Daha önce bir yazıda blogların ne kadar çoğaldığını anlatmıştım. Technorati'nin 7,8 milyon blogu indekslediği, günde 30.000 - 40.000 blogun yaratıldığı düşünülürse, bloglar bu yüzyıla damgasını vuracak bir olay olmaya doğru gidiyor. Çünkü format çok basit; sıklıkla güncellenen, tek sayfa üstünde ters kronolojik yazılar. Hangi konuda yazarlarsa yazsınlar, pek çok insan için bloglar kişisel dışavurum aracı haline geldi. Herhangi bir editoryal düzenleme görmeden, insanların içinden geldiği gibi, kendi düşüncelerini özgürce anlattıkları ortamlar oldu.

Şu sıralar bloggerların da birer medya üyesi olduğu, her blogun kendi başına bir yayın aracı vazifesi gördüğü görüşü ortalıkta geziyor. Politika, günlük hayat, spor, teknoloji, müzik, yemek hatta dantel, hamburger gibi her konuda pek çok bloga rastlamak olası. Hatta bir çok büyük şirket CEO'sunun ya da şirketlerin kendi blogları olmaya başladı. Insanları bir site tasarlamaktansa blog açmaya yönelten nedir peki? Bir site açmak için en başta domain ve host gibi teknik konulara para ödemek gerekiyor.

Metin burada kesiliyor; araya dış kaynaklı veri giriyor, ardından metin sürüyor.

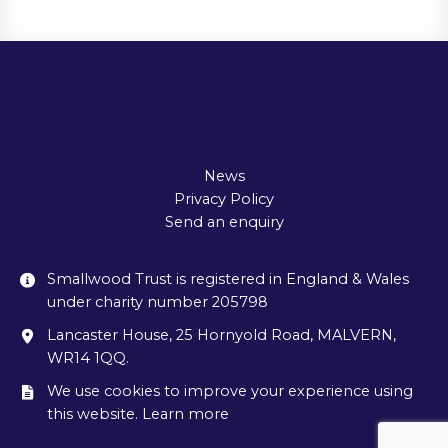
News
Privacy Policy
Send an enquiry
Smallwood Trust is registered in England & Wales
under charity number 205798
Lancaster House, 25 Hornyold Road, MALVERN,
WR14 1QQ.
We use cookies to improve your experience using
this website. Learn more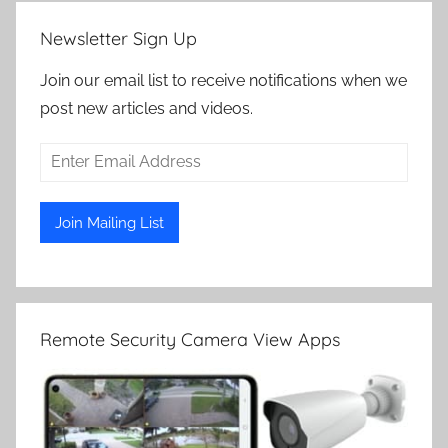
Newsletter Sign Up
Join our email list to receive notifications when we
post new articles and videos.
Remote Security Camera View Apps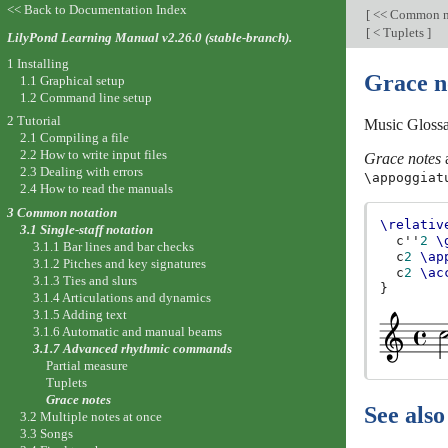
<< Back to Documentation Index
[
<< Common n
[
< Tuplets
]
LilyPond Learning Manual v2.26.0 (stable-branch).
1 Installing
Grace n
1.1 Graphical setup
1.2 Command line setup
2 Tutorial
Music Gloss
2.1 Compiling a file
2.2 How to write input files
Grace notes
a
2.3 Dealing with errors
\appoggiat
2.4 How to read the manuals
3 Common notation
\relativ
3.1 Single-staff notation
c''
2
\
3.1.1 Bar lines and bar checks
c
2
\ap
3.1.2 Pitches and key signatures
c
2
\ac
3.1.3 Ties and slurs
}
3.1.4 Articulations and dynamics
3.1.5 Adding text
3.1.6 Automatic and manual beams
3.1.7 Advanced rhythmic commands
Partial measure
Tuplets
Grace notes
See also
3.2 Multiple notes at once
3.3 Songs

Iş siteyi açmakla da bitmiyor, yazılarınızı yayınlayabilmek için temel bir program yazmanız, sitenize gelen insanların yazdıklarınız hakkında görüş bildirebilmesi için ayrı bir yorum sistemi kurmanız, görüntüsü içinse tasarım yapmanız gerekiyor. Blog sitelerinin güzelliği, sizi bu dertlerden kurtarmaları. Bir çok blog servisi hosting konusunda para talep etmeden, seçtiğiniz bir isimle sizi kendi alan adları altında host ediyor.

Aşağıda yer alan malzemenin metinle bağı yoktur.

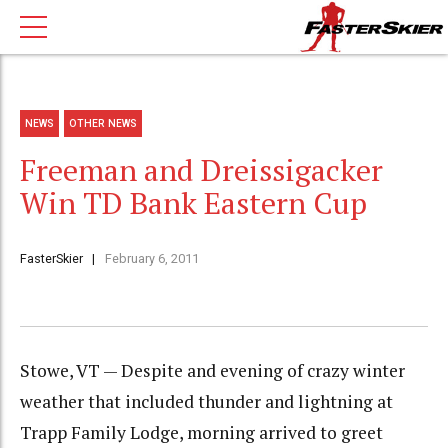
NEWS
OTHER NEWS
Freeman and Dreissigacker
Win TD Bank Eastern Cup
FasterSkier
February 6, 2011
Stowe, VT — Despite and evening of crazy winter
weather that included thunder and lightning at
Trapp Family Lodge, morning arrived to greet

Kurmuş oldukları otomatik yazı gönderme sistemleri sayesinde sizi programla, daha önceden hazırlamış oldukları şablonlarla da tasarım derdinden kurtarıyor. Bu şablonlar (hazır tasarımlar) istediğiniz zaman bir başkasıyla değiştirebileceğiniz şekilde hazırlanmış oluyor. Hatta üzerlerinde kendiniz oynayıp basit değişiklikler yapabilirsiniz. Eğer canınız tamamen kendi yaptığınız bir dizaynı kullanmak istersen, buna izin veren blog siteleri de mevcut.

Birçok blog sitesinde hazır olarak gelen yorum sistemleri sayesinde de yazdıklarınız hakkında diğer insanların görüşlerini kolayca öğrenip, geribildirim alabiliyorsunuz. Yazılarınıza kimlerin link verdiğini gösteren trackback sistemleri bile var. Insanlar blog sitelerinde genellikle tek başlarına yazsalar da, bir kaç insanın toplanıp beraberce yazdığı siteler de mevcut. Daha çok birbirini tanıyan ya da ortak bir özellikleri olan (yemek, şehir hikayeleri blogları gibi) insanların, ortak paydada toplanması olarak görebiliriz bunu.

Bu tür bloglara community blog deniyor. Community blogları sayesinde insanlar internette sosyalleşme olanağı buluyor, kendilerini bir yere ait hissediyorlar. Yorum fasilitesi sayesinde aynı şeylerle ilgilenen insanlar tanışma ve tartışma olanağı da buluyor. Türkiye'de bloglarla ilgilenen insanları bir araya toplamak için kurulmuş bir de site bulunuyor, ve büyük bir hızla yoluna devam ediyor. Uzun zamandan beri bu işle uğraşan ve blog dünyasında tanınan isimler bloglarından kitap çıkartmayı düşünür hale geldiler.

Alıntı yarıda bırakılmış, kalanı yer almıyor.